Nas últimas semanas assistimos a nova ofensiva ideológica contra o projecto governamental da Lei de Bases da Saúde por parte de diversos intervenientes e sob diversas formas: artigos, abaixo-assinados, conferências ou meras declarações pessoais.
Nesta campanha antigovernamental tem valido de tudo um pouco, verificando-se, até, o recurso às mentiras mais descaradas, tentando criar a ideia de que o sector privado e o sector social seriam objecto de uma clara hostilidade.
E estas afirmações têm sido feitas quando no nosso país os dinheiros públicos na Saúde têm permitido a viabilização de importantes negócios privados.
Nas diversas tomadas de posição importa destacar os seguintes aspectos:
- A gestão do SNS deveria ser autonomizada em relação ao Ministério da Saúde.
- Ser efectuada a separação das funções de prestador e pagador dos cuidados de saúde.
- O SNS ser transformado em instituto ou empresa pública.
- Que esse percurso de autonomização foi efectuado no Reino Unido com resultados muito positivos.
- Que é atribuído um papel secundário ao sector privado e ao sector social.
- Contestação ao carácter supletivo e temporário da gestão privada na saúde expresso no projecto governamental.
- Criação de um grupo de trabalho para apresentar um “ projecto neutro” ao Parlamento que crie um novo SNS “de raíz”.

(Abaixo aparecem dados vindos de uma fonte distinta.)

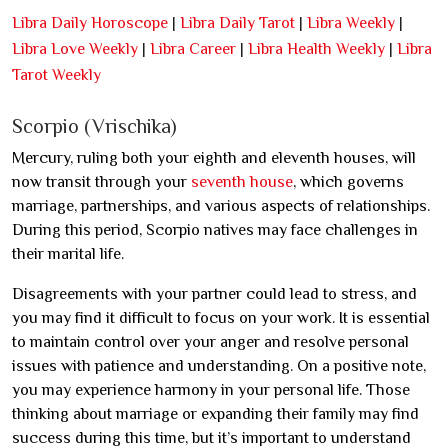
Libra Daily Horoscope
|
Libra Daily Tarot
|
Libra Weekly
|
Libra Love Weekly
|
Libra Career
|
Libra Health Weekly
|
Libra
Tarot Weekly
Scorpio (Vrischika)
Mercury, ruling both your eighth and eleventh houses, will
now transit through your
seventh house
, which governs
marriage, partnerships, and various aspects of relationships.
During this period, Scorpio natives may face challenges in
their marital life.
Disagreements with your partner could lead to stress, and
you may find it difficult to focus on your work. It is essential
to maintain control over your anger and resolve personal
issues with patience and understanding. On a positive note,
you may experience harmony in your personal life. Those
thinking about marriage or expanding their family may find
success during this time, but it’s important to understand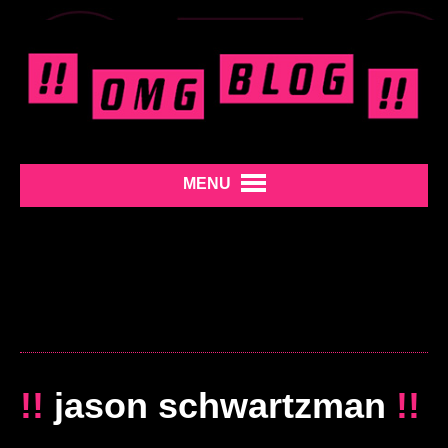
MENU
!!
jason schwartzman
!!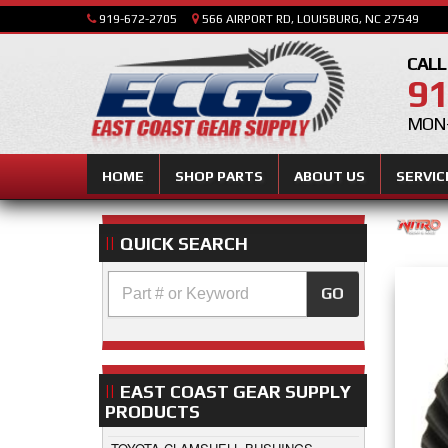
919-672-2705
566 AIRPORT RD, LOUISBURG, NC 27549
CALL
91
MON-
HOME
SHOP PARTS
ABOUT US
SERVIC
QUICK SEARCH
GO
EAST COAST GEAR SUPPLY
PRODUCTS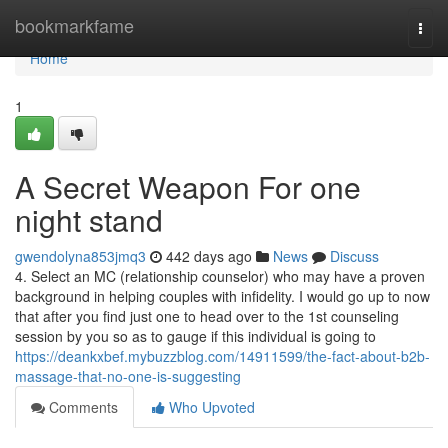
Home
bookmarkfame
Togg
navi
Home
1
A Secret Weapon For one
night stand
gwendolyna853jmq3
442 days ago
News
Discuss
4. Select an MC (relationship counselor) who may have a proven
background in helping couples with infidelity. I would go up to now
that after you find just one to head over to the 1st counseling
session by you so as to gauge if this individual is going to
https://deankxbef.mybuzzblog.com/14911599/the-fact-about-b2b-
massage-that-no-one-is-suggesting
Comments
Who Upvoted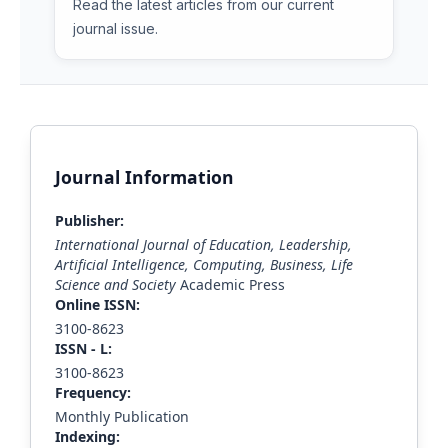
Read the latest articles from our current
journal issue.
Journal Information
Publisher:
International Journal of Education, Leadership,
Artificial Intelligence, Computing, Business, Life
Science and Society
Academic Press
Online ISSN:
3100-8623
ISS
N - L
:
3100-8623
Frequency:
Monthly Publication
Indexing:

Como algumas dessas posições tentam “ressuscitar” o modelo neoliberal de M. Thatcher, escamoteando os resultados desastrosos a que conduziu o sector da saúde na Grã-Bretanha com a quase completa destruição do seu NHS ( National Health Service), importa lembrar que esse modelo foi condensado num documento intitulado “White Paper”.
Torna-se, então, indispensável fazer uma explicação sintética dos pilares desse modelo.
Em 1989, o governo conservador de Margaret Thatcher apresentou um documento orientador da reforma do sistema de saúde com o título “Trabalhando para os doentes”.
Este documento tornou-se mais conhecido pela designação de “White Paper”.
Nas suas considerações gerais, era afirmado que ele visava o “fortalecimento do NHS”, “colocar o doente acima de qualquer interesse”, que “o governo mantém e não mudará os princípios sobre os quais o NHS foi erigido”, o “NHS continuará aberto a todos e financiado pelas contribuições fiscais” e que “cada vez mais gente se dá conta de que nova injecção de mais dinheiro não é, por si só, uma resposta”.
Como objectivos gerais foram colocados os seguintes: “oferecer aos doentes, independentemente do seu lugar de residência, melhores cuidados de saúde e maior possibilidade de escolha dos serviços disponíveis”; “gerar maior satisfação e incentivos para os profissionais do NHS que demonstrem responder satisfatoriamente às necessidades e preferências dos doentes a seu cargo”.
Relativamente às propostas-chave foram definidas as seguintes:
- Maior delegação de responsabilidade a nível local.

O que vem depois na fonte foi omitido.